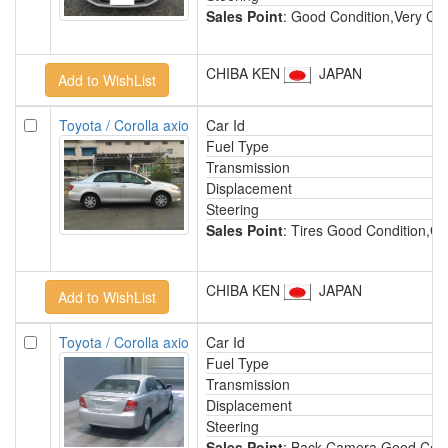
Sales Point
: Good Condition,Very Cle
CHIBA KEN
JAPAN
Toyota / Corolla axio
Car Id
Fuel Type
Transmission
Displacement
Steering
Sales Point
: Tires Good Condition,Go
CHIBA KEN
JAPAN
Toyota / Corolla axio
Car Id
H
Fuel Type
P
Transmission
A
Displacement
1
Steering
R
Sales Point
: Back Camera,Good Condi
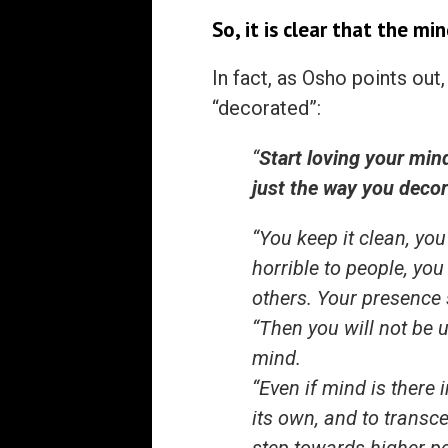
So, it is clear that the mi
In fact, as Osho points out
“decorated”:
“
Start loving your mind
just the way you decor
“You keep it clean, you
horrible to people, yo
others. Your presence
“Then you will not be u
mind.
“Even if mind is there 
its own, and to transce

■ **WORK TO COMPLETE**: Please print each record above again exactly, but omit any pictures.

■ **RESULT OF THIS EXERCISE**:
Sales Point
: Good Condition,Very Cle
CHIBA KEN
JAPAN
Toyota / Corolla axio
Car Id
Fuel Type
Transmission
Displacement
Steering
Sales Point
: Tires Good Condition,Go
CHIBA KEN
JAPAN
Toyota / Corolla axio
Car Id
H
Fuel Type
P
Transmission
A
Displacement
1
Steering
R
Sales Point
: Back Camera,Good Condi
So, it is clear that the mi
In fact, as Osho points out
“decorated”:
“
Start loving your mind
just the way you decor
“You keep it clean, you
horrible to people, yo
others. Your presence
“Then you will not be u
mind.
“Even if mind is there 
its own, and to transce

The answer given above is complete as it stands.